Hi all,
I’ve got a usability question about accessibility navigation. My app has a lot of carousels (horizontally scrolling lists of content with far more elements than can fit on the screen). Often, these are just images, but sometimes, they’re cards with multiple subelements. In our previous implementation, each card was a single accessibility element, and we exposed the subelements as accessibility custom actions. Despite this, users frequently mentioned navigating with VoiceOver as a pain point. It takes a long time to navigate through and navigate past these carousels. To solve this, I converted my carousels into a single adjustable element, so users can navigate through it with one swipe, and they can still access the elements by adjusting the values up and down. I got this advice from this 2018 WWDC talk.
Is this still the recommended advice? Or is there a new, preferred way to do this?

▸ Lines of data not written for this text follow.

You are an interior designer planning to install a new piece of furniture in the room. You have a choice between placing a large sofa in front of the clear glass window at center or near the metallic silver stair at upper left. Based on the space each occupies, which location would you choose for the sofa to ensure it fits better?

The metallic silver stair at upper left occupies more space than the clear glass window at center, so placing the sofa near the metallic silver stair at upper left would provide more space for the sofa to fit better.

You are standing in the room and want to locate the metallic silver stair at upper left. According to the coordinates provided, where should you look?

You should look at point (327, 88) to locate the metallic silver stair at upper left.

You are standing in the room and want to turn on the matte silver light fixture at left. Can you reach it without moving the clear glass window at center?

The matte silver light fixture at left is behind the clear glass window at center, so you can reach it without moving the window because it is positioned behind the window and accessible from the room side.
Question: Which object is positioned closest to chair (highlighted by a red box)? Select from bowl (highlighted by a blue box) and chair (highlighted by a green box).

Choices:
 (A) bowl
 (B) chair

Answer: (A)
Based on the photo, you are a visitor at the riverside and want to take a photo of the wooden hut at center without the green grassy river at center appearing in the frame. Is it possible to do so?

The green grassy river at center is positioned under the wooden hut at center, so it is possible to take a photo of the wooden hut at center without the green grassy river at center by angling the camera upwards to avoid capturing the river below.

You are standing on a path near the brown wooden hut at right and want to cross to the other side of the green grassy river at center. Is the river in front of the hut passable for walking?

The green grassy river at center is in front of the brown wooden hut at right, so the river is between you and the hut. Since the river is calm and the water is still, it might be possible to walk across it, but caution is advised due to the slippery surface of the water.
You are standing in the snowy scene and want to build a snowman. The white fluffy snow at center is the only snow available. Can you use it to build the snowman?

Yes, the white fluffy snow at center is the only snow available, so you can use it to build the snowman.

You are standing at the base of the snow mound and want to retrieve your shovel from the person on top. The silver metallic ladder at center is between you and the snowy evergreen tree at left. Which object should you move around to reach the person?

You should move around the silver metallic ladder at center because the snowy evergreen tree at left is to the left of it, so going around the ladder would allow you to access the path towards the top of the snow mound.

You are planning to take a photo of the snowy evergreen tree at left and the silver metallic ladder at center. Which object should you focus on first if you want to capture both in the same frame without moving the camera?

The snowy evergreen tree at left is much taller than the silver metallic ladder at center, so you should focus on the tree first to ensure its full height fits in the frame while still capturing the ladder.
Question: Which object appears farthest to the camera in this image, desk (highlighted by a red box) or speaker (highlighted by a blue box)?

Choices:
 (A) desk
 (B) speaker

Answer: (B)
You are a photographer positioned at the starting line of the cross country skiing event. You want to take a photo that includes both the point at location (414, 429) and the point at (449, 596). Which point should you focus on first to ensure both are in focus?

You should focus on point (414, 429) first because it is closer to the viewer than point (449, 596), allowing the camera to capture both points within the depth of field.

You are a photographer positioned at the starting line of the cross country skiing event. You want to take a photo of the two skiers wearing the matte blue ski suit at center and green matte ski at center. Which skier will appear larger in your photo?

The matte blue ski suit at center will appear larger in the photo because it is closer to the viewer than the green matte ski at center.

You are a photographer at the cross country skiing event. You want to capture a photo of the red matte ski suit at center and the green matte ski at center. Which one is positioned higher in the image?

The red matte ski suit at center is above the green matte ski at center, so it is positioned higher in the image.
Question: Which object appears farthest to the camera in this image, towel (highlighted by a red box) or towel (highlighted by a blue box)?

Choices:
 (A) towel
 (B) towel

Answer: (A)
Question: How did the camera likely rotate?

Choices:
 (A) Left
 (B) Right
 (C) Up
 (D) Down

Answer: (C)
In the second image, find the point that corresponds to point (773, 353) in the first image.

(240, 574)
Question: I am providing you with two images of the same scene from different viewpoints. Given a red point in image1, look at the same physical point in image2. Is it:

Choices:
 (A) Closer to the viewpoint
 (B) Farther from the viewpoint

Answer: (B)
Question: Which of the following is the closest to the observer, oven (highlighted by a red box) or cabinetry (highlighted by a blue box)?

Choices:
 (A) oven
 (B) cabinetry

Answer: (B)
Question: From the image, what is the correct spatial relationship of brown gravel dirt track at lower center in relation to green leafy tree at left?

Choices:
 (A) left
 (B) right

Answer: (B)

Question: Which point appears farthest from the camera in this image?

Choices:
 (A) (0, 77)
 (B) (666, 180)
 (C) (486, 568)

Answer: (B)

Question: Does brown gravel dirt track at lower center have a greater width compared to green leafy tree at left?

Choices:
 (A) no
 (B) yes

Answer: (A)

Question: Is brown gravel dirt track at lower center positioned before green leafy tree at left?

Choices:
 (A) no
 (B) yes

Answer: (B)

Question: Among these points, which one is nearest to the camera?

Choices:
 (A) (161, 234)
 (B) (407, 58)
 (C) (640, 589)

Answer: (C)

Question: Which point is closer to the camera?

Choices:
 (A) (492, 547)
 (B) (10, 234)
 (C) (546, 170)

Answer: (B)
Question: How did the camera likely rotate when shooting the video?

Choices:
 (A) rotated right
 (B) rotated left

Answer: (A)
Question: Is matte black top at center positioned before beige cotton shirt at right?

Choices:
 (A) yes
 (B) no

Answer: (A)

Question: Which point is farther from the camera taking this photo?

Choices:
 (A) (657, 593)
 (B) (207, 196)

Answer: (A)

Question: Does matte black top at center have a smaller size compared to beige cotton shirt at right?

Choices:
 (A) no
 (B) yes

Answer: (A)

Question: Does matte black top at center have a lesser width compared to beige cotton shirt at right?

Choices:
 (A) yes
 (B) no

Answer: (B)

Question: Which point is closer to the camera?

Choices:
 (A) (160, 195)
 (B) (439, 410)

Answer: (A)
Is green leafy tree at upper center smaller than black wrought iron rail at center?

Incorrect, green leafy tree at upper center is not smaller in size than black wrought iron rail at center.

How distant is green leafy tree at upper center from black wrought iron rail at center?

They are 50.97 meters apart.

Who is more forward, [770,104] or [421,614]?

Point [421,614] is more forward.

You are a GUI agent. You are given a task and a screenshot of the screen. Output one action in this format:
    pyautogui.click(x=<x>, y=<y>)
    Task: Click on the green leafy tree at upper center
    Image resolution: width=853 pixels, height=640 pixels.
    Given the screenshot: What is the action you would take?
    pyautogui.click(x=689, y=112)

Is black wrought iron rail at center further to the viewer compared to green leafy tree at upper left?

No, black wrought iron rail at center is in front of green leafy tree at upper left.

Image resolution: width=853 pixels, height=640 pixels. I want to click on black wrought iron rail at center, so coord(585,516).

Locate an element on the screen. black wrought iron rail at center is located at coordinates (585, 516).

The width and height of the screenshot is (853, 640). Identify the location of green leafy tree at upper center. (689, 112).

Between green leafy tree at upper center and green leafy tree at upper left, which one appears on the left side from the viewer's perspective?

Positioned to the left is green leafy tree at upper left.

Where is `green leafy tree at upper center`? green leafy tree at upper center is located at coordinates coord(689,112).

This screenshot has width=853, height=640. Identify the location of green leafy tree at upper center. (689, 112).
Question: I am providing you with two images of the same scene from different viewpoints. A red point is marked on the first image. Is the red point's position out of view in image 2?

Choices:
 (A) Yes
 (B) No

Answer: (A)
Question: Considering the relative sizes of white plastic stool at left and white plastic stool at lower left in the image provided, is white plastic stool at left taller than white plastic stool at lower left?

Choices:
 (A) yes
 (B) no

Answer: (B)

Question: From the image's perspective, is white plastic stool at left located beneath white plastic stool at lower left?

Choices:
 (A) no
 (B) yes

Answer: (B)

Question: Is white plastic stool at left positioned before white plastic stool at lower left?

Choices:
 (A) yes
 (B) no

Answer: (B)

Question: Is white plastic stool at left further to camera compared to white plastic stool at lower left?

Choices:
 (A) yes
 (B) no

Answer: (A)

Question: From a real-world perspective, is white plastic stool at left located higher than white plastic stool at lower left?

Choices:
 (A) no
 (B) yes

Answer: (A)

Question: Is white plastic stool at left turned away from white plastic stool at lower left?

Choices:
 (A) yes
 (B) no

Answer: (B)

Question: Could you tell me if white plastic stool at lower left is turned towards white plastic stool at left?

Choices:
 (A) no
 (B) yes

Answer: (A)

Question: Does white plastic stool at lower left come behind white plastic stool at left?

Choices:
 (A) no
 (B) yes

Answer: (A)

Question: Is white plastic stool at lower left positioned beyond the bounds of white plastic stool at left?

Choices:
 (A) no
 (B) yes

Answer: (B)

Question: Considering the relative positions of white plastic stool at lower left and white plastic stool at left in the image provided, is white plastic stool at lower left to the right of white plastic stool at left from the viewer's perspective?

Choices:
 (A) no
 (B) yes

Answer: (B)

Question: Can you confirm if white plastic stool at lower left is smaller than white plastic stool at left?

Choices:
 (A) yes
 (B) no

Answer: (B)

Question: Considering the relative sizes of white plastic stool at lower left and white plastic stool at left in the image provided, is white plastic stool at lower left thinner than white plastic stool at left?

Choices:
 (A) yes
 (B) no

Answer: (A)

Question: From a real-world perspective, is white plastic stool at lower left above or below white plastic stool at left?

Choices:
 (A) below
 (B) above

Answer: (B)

Additionally, I had to get a little creative with the second carousel, the one with multiple subelements. Some of these were interactive (imagine a card with a description, an upvote button, and a downvote button). Adjustable elements override the accessibility custom actions VoiceOver gesture, so I can’t expose the individual buttons as actions. Instead, I made each subelement in each card in the carousel one of the adjustable values. Swiping up would go from description 1 to upvote button 1 to downvote button 1 to description 2, etc. Double tapping with VoiceOver would perform whatever action the carousel is currently on. So if I adjust the value to the element at index 2 (say, downvote 1), double tapping would trigger the downvote button’s action.
Does this make sense? Is there a better way to do this? This seemed to be the best compromise between screenreader navigation speed, exposing all actions, and the existing UI.